Private label alla riscossa, ma fino a quando? Se lo domanda Deloitte in un recente studio, “Private label sourcing strategies” che evidenzia alcuni pericoli su un settore che negli ultimi anni ha tirato la volata specialmente nei Paesi in cui il fenomeno era poco diffuso, come l’Italia, dove il marchio del distributore, per anni fermo su livelli fra il 9 e l’11% a seconda dei mercati, ha fatto un balzo fino al 25% del venduto, senza tuttavia raggiungere ancora i livelli delle nazioni anglo sassoni, dove già in tempi non sospetti le quote viaggiavano intorno al 40-50%.

Le maggiori minacce sono nel rincaro delle materie prime e dei trasporti, seguiti dai costi del personale. Tre voci che, una volta sommate, incidono per oltre l’80% sulla formazione del prezzo finale. Si notano anche, come elementi condizionanti, la polverizzazione dei fornitori e la concorrenza dell’e-commerce.  Siti, spesso globalizzati, mettono in atto una politica di forte convenienza, che si somma a un elevato contenuto di servizio: consegna a domicilio, spesso gratuita, diritto di reso, call center o chat costantemente a disposizione del consumatore ecc. E questo non è vero soltanto per il non alimentare: lo prova il recente ingresso di Amazon nella vendita on line di ortofrutta che, cominciata negli Stati Uniti, dovrebbe presto dilagare in altre nazioni. La risposta di Wal-Mart è stata di estendere anche al fresco la garanzia “soddisfatti o rimborsati”.
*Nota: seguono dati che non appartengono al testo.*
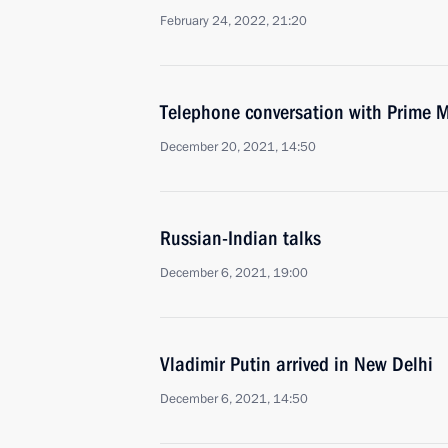
February 24, 2022, 21:20
Telephone conversation with Prime M
December 20, 2021, 14:50
Russian-Indian talks
December 6, 2021, 19:00
Vladimir Putin arrived in New Delhi
December 6, 2021, 14:50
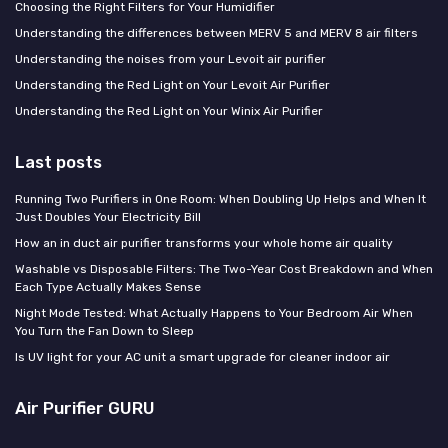
Choosing the Right Filters for Your Humidifier
Understanding the differences between MERV 5 and MERV 8 air filters
Understanding the noises from your Levoit air purifier
Understanding the Red Light on Your Levoit Air Purifier
Understanding the Red Light on Your Winix Air Purifier
Last posts
Running Two Purifiers in One Room: When Doubling Up Helps and When It
Just Doubles Your Electricity Bill
How an in duct air purifier transforms your whole home air quality
Washable vs Disposable Filters: The Two-Year Cost Breakdown and When
Each Type Actually Makes Sense
Night Mode Tested: What Actually Happens to Your Bedroom Air When
You Turn the Fan Down to Sleep
Is UV light for your AC unit a smart upgrade for cleaner indoor air
Air Purifier GURU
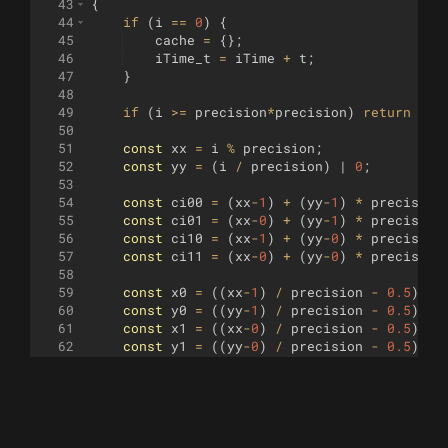
43
{
44
if
(
i
==
0
)
{
45
cache
=
{
}
;
46
iTime_t
=
iTime
+
t
;
47
}
48
49
if
(
i
>=
precision
*
precision
)
return
fal
50
51
const
xx
=
i
%
precision
;
52
const
yy
=
(
i
/
precision
)
 | 
0
;
53
54
const
ci00
=
(
xx
-
1
)
+
(
yy
-
1
)
*
precision
55
const
ci01
=
(
xx
-
0
)
+
(
yy
-
1
)
*
precision
56
const
ci10
=
(
xx
-
1
)
+
(
yy
-
0
)
*
precision
57
const
ci11
=
(
xx
-
0
)
+
(
yy
-
0
)
*
precision
58
59
const
x0
=
((
xx
-
1
)
/
precision
-
0.5
)
*
60
const
y0
=
((
yy
-
1
)
/
precision
-
0.5
)
*
61
const
x1
=
((
xx
-
0
)
/
precision
-
0.5
)
*
62
const
y1
=
((
yy
-
0
)
/
precision
-
0.5
)
*
63
64
var
p11
;
65
const
p00
=
cache
[
ci00
]
,
p01
=
cache
[
ci0
66
if
(
ci11
in
cache
)
p11
=
cache
[
ci11
]
;
el
67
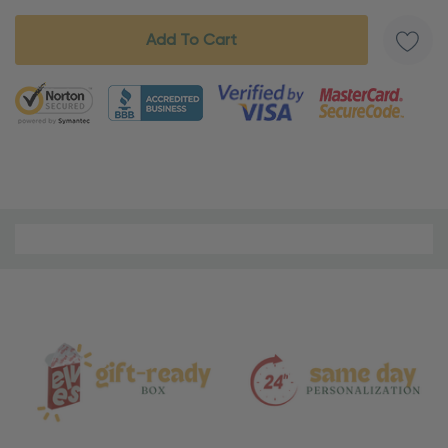
5 customers are viewing this product
Material
and
Care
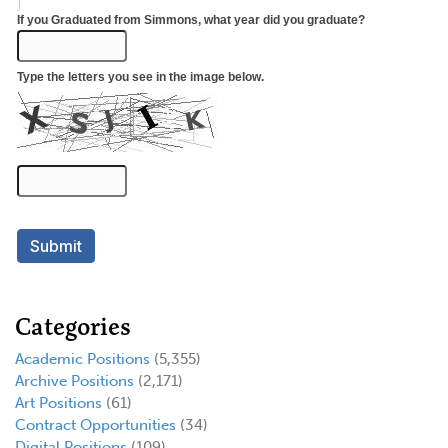
Categories
Academic Positions
(5,355)
Archive Positions
(2,171)
Art Positions
(61)
Contract Opportunities
(34)
Digital Positions
(109)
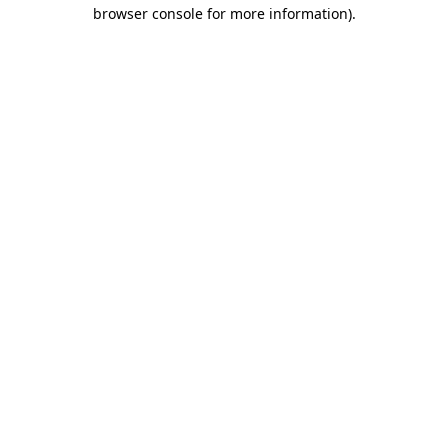
browser console for more information).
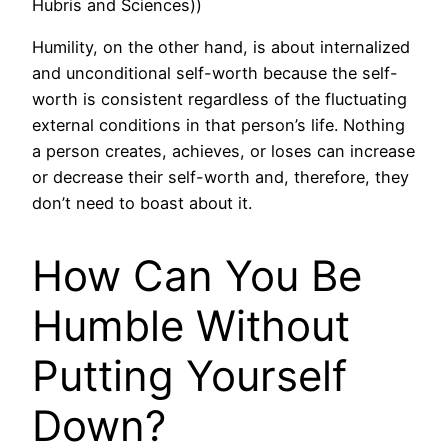
Hubris and Sciences))
Humility, on the other hand, is about internalized
and unconditional self-worth because the self-
worth is consistent regardless of the fluctuating
external conditions in that person’s life. Nothing
a person creates, achieves, or loses can increase
or decrease their self-worth and, therefore, they
don’t need to boast about it.
How Can You Be
Humble Without
Putting Yourself
Down?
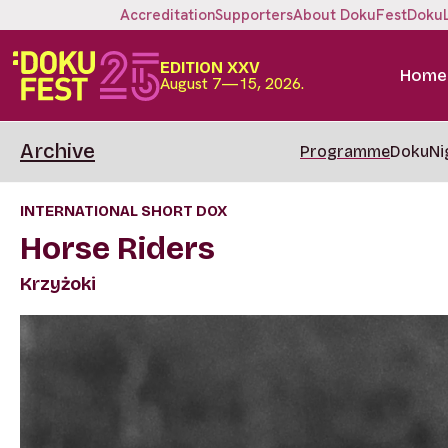
Accreditation
Supporters
About DokuFest
Doku
EDITION XXV
Home
August 7—15, 2026.
Archive
Programme
DokuNi
INTERNATIONAL SHORT DOX
Horse Riders
Krzyżoki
Come Wal-Mart il resto della gdo ha innescato una contro offensiva, sostenuta dall’aumento della popolazione mondiale e dall’aprirsi di nuovi mercati specie in Asia e in Africa. Sono stati rafforzati i livelli qualitativi e la profondità di gamma, mentre è cambiata la geografia dei fornitori, che non sono più imprese locali, ma gruppi con basi in Oriente. Il primo Paese fornitore di marchi privati è infatti la Cina, seguita però dal Canada – che rifornisce più che altro il ricco mercato nordamericano -, il Messico, l’India, il Vietnam. In sesta posizione spunta l’Italia, grazie al prestigio del nostro alimentare, seguita però di nuovo da alcuni mercati emergenti che chiudono la top ten: Hong Kong, Brasile, Cile e Indonesia.